Database design for email messaging system - sql

I want to make an email messaging system like gmail have. I would like to have following option: Starred, Trash, Spam, Draft, Read, Unread. Right now I have the below following structure in my database :
CREATE TABLE [MyInbox](
[InboxID] [int] IDENTITY(1,1) NOT NULL,
[FromUserID] [int] NOT NULL,
[ToUserID] [int] NOT NULL,
[Created] [datetime] NOT NULL,
[Subject] [nvarchar](255) COLLATE SQL_Latin1_General_CP1_CI_AS NOT NULL,
[Body] [nvarchar](max) COLLATE SQL_Latin1_General_CP1_CI_AS NOT NULL,
[IsRead] [bit] NOT NULL,
[IsReceived] [bit] NOT NULL,
[IsSent] [bit] NOT NULL,
[IsStar] [bit] NOT NULL CONSTRAINT [DF_MyInbox_IsStarred] DEFAULT ((0)),
[IsTrash] [bit] NOT NULL CONSTRAINT [DF_MyInbox_IsTrashed] DEFAULT ((0)),
[IsDraft] [bit] NOT NULL CONSTRAINT [DF_MyInbox_Isdrafted] DEFAULT ((0))
) ON [PRIMARY]
But I am facing some issues with the above structure. Right now if a user A sends a msessage to user B I am storing a row in this table But if user B deletes the that message it gets deleted frm user's A sent message too. This is wrong, I want exactly as normal email messaging system does. If A deletes message from his sent item then B should not get deleted from his inbox. I am thinking on other problem here which will come suppose a user A sent a mail to 500 users at once so as per my design I will have 500 rows with duplicate bodies i.e not a memory efficent way to store it. Could you guys please help me in makeing the design for a messaging system ?

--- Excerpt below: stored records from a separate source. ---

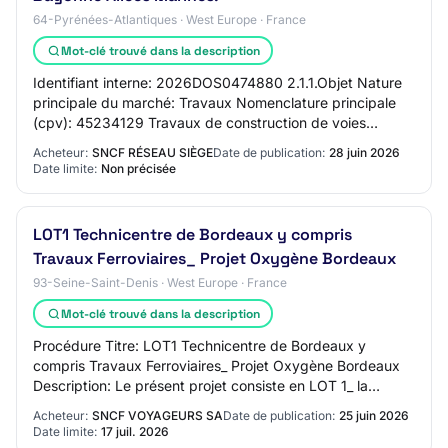
64-Pyrénées-Atlantiques · West Europe · France
Mot-clé trouvé dans la description
Identifiant interne: 2026DOS0474880 2.1.1.Objet Nature
principale du marché: Travaux Nomenclature principale
(cpv): 45234129 Travaux de construction de voies
ferrées urbaines Nomenclature complémenta…
Acheteur:
SNCF RÉSEAU SIÈGE
Date de publication:
28 juin 2026
Date limite:
Non précisée
LOT1 Technicentre de Bordeaux y compris
Travaux Ferroviaires_ Projet Oxygène Bordeaux
93-Seine-Saint-Denis · West Europe · France
Mot-clé trouvé dans la description
Procédure Titre: LOT1 Technicentre de Bordeaux y
compris Travaux Ferroviaires_ Projet Oxygène Bordeaux
Description: Le présent projet consiste en LOT 1_ la
construction d’un Technicentre, y compris l…
Acheteur:
SNCF VOYAGEURS SA
Date de publication:
25 juin 2026
Date limite:
17 juil. 2026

You need to split your table for it. You could have following schema and structure
CREATE TABLE [Users]
(
[UserID] INT ,
[UserName] NVARCHAR(50) ,
[FirstName] NVARCHAR(50) ,
[LastName] NVARCHAR(50)
)
CREATE TABLE [Messages]
(
[MessageID] INT ,
[Subject] NVARCHAR(MAX) ,
[Body] NVARCHAR(MAX) ,
[Date] DATETIME,
[AuthorID] INT,
)
CREATE TABLE [MessagePlaceHolders]
(
[PlaceHolderID] INT ,
[PlaceHolder] NVARCHAR(255)--For example: InBox, SentItems, Draft, Trash, Spam
)
CREATE TABLE [Users_Messages_Mapped]
(
[MessageID] INT ,
[UserID] INT ,
[PlaceHolderID] INT,
[IsRead] BIT ,
[IsStarred] BIT
)
In users table you can have users."Messages" denotes the table for messages. "MessagePlaceHolders" denotes the table for placeholders for messages. Placeholders can be inbox, sent item, draft, spam or trash. "Users_Messages_Mapped" denotes the mapping table for users and messages. The "UserID" and "PlaceHolderID" are the foreign keys."IsRead" and "IsStarred" signifies what their name stands for.
If there is no record found for a particular messageid in "Users_Messages_Mapped" table that record will be deleted from Messages table since we no longer need it.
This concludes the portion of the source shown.